谢琳感到,2011年埃及发生革命之后,祖国的社会治安恶化,局势也不稳定,再想回去定居生活会很困难。但另一方面,她也吐露了复杂的心情,“我当初并不情愿到日本来。我很顾家,想念家人。妹妹结婚和生孩子以及母亲生病的时候,我都没能和她们在一起,心里很难过。”

祐隆也说:“跨国婚姻中必有一方要离开祖国。在父母需要的时候自己却无法在他们身边照顾,这一点是跨国婚姻不利的一面。”

孩子们与阿拉伯语

去年底,为了探望谢琳生病的母亲,全家人回到了阔别多年的埃及,在那儿逗留了两个多星期。孩子们虽然说不好阿拉伯语,但和表兄弟、亲戚等一起踢足球、玩游戏,过得很开心。当问起孩子们对埃及的印象时,他们回答说“有垃圾”、“猫和野狗很多”、“大家很和善,可能是因为大家庭的关系吧”等等。

孩子们平时说日语,所以对父母用阿拉伯语交流的内容不太理解。谢琳说:“虽然也很想教孩子们说阿语,但语言可不是父母教了就能学会的。而且每天挤着电车上下班,回家后又要照顾包括三岁的老小在内的4个孩子,天天都感觉精疲力尽,经常是坐在被炉里就能睡过去,根本没有多余的时间和精力来教孩子们学习阿拉伯语。”

不过,已经上中学的二儿子说,“我也算是埃及人,感觉应该学会自己出生国家的语言”,对学习阿语表示出兴趣。

孩子们已经融入了当地的生活,健康快乐地成长,但还不会讲阿拉伯语

社区与育儿

一家人在千叶县的这个小镇已经住了十多年。对当地人来说,无论是披戴着穆斯林头巾的谢琳,还是眼深鼻高轮廓鲜明的孩子们,都是大家熟悉的邻居,不是什么外国人、异乡人,而是把他们当作“铃木家的人”,从不另眼看待。

孩子们就学的中、小学也提供了很多帮助。这些学校都是第一次接收穆斯林孩子入学,但都认真应对一次次沟通。谢琳说,“二儿子说要做礼拜,学校就提供了做礼拜的场地。参加那种需要在外住宿的活动时,学校也会帮着确认清真食物;野营活动时,学校会用鸡肉替代猪肉做咖喱饭。
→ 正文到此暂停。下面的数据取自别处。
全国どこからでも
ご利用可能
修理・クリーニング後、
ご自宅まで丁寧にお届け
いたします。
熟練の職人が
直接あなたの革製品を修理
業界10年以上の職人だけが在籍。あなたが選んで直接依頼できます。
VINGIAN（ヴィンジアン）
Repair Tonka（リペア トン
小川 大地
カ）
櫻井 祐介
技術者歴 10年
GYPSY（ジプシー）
午餐孩子们带便当去,斋月里普通孩子吃午饭的时候,学校会把斋戒中的孩子们转移到空闲的教室里。虽然每个学校的应对可能不完全一样,但在宗教方面我们没有感觉到有什么为难的地方”。

夫妇称,日本比埃及更容易养育孩子。“日本的学校有一套固定的模式,各所小学的年度计划都大致相同,学校的活动和午餐食谱也都寄送到家里来,所以只要知道了这些流程,即便是外国人也能够了解孩子们的学校生活。”

从埃及探亲回来时,带了不少在日本难以买到的食材

不做将来的计划,“活在当下”

曾留学埃及的祐隆,一直希望学了阿拉伯语,从事一份能发挥自己语言特长的工作。但是,回到日本,为了抚养家庭,他干了十年与阿拉伯语无关的工作。不过几年前,他下决心辞掉了那份工作。
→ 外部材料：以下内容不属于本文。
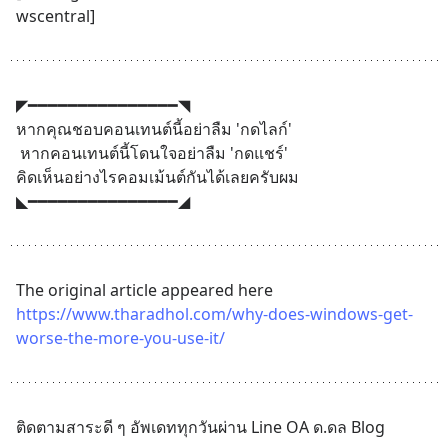
wscentral]
◤━━━━━━━━━━━━━━━◥
หากคุณชอบคอนเทนต์นี้อย่าลืม 'กดไลก์' 
 หากคอนเทนต์นี้โดนใจอย่าลืม 'กดแชร์'
คิดเห็นอย่างไรคอมเม้นต์กันได้เลยครับผม
◣━━━━━━━━━━━━━━━◢
The original article appeared here 
https://www.tharadhol.com/why-does-windows-get-
worse-the-more-you-use-it/
ติดตามสาระดี ๆ อัพเดททุกวันผ่าน Line OA ด.ดล Blog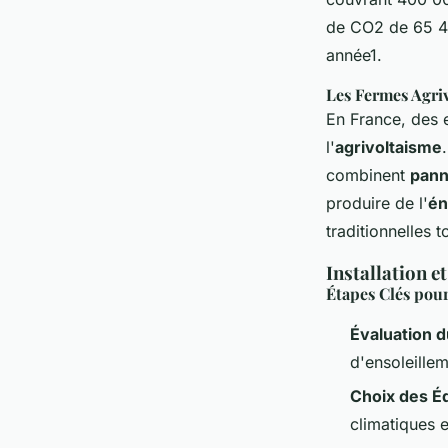
de CO2 de 65 40
année1.
Les Fermes Agri
En France, des 
l'
agrivoltaisme
combinent
pann
produire de l'
én
traditionnelles 
Installation 
Étapes Clés pour
Évaluation d
d'ensoleille
Choix des É
climatiques e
谢琳说,“之前已经努力奋斗了十多年,今后为自己的理想生活就可以了。不追求奢侈,一家人能够过正常的生活,这就足够了。”

现在谢琳全职工作,祐隆则在东京广尾的阿拉伯伊斯兰学院重新学习阿拉伯语,进一步提高语言能力。“用自己掌握的阿拉伯语,架起连接日本和中东的桥梁——我的这个梦想还未能实现。不过,我现在感觉自己已经在崭新的第二人生旅途上扬帆起航了。”

“我们在生活中不制定什么计划。曾经做过的唯一一次计划是决定在埃及生活,但未能如愿。我不知道真主要我们在哪儿生活,人的计划又难如意。一天从早到晚忙忙碌碌,没有思考的闲暇,只能把眼前的日子过好”,谢琳如是说。最后,她还毫不迟疑地补充道:“不过,现在我很幸福。”

采访、撰文:加藤惠实、哈桑・穆罕默德(nippon.com日本网编辑部、多语种部)

撮影:山田慎二

祐隆和谢琳夫妇Q&A

Q. 求婚时说了些什么?
祐隆:“等我回来(从日本的大学毕业后回到埃及),咱们就结婚吧。”
Q. 平时用什么语言交流?
我们两人说话的时候,用日语或者阿拉伯语。因为祐隆在阿拉伯伊斯兰学院学习,语言能力有了提高,可以用阿拉伯语会话了。和孩子们说话时用日语。
Q. 家务是如何分担的?
现在,因为谢琳在工作等原因,主要是祐隆做家务。孩子们很喜欢祐隆做的菜,色香味浓。谢琳很擅长整理抽屉里的衣物之类的细致活。
Q. 相互之间如何称呼?
互相叫对方“谢琳”和“祐”。跟孩子们说的时候,则是“爸爸”和“妈妈”。
Q. 隔多久回国探亲一次?
几年一次。今年过年的时候,我们全家一起去探望了谢琳生病的母亲。
Q. 夫妻之间有什么特别的约定吗?
最近的一个规矩是“每天要拥抱一次”。这是受到了全家都热衷的电视剧《逃避可耻但有用》的影响。
Q. 你们怎么庆祝纪念日?
不会特别庆祝结婚纪念日。
Q. 生日礼物呢?
谢琳会送祐隆礼物,但祐隆不送,“因为谢琳说了不用送礼物”。不过谢琳说:“虽然嘴上说不用,但要是收到礼物我会很高兴的。”
Q. 你们吵架吗?
经常吵架。“离婚!”“我才想把你甩了呢!”,每当我们这样争吵的时候,孩子们都露出满脸厌烦的表情,说“又来了”。
Q. 喜欢丈夫的哪些地方?希望他改变的是哪里?
牺牲自己也要优先照顾家人;不是通过态度和言语,而是用行动表达爱情。希望他改变的是那些比较消极的想法,比如“去了天国,会不会有更好的天国呢”之类。
Q. 喜欢妻子的哪些地方?希望他改变的是哪里?
不管碰到多大的困难都开朗乐观;很体贴,又很理解我。希望改进的地方,是凡事都要按程序做,太过细致,以致于花费很多时间。